Stored data entries
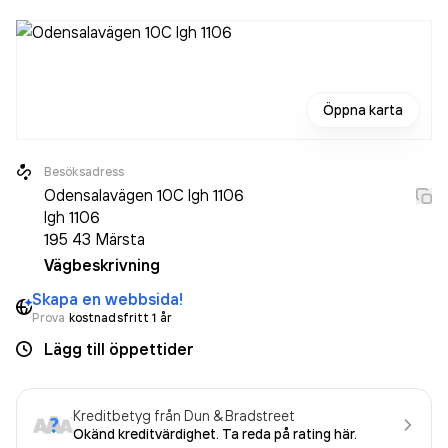
Öppna karta
Besöksadress
Odensalavägen 10C lgh 1106
lgh 1106
195 43
Märsta
Vägbeskrivning
Skapa en webbsida!
Prova
kostnadsfritt 1 år
Lägg till öppettider
Kreditbetyg från Dun & Bradstreet
Okänd kreditvärdighet. Ta reda på rating här.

Activity => Copy the records exactly, leaving out every picture.

Exercise solution =>
Öppna karta
Besöksadress
Odensalavägen 10C lgh 1106
lgh 1106
195 43
Märsta
Vägbeskrivning
Skapa en webbsida!
Prova
kostnadsfritt 1 år
Lägg till öppettider
Kreditbetyg från Dun & Bradstreet
Okänd kreditvärdighet. Ta reda på rating här.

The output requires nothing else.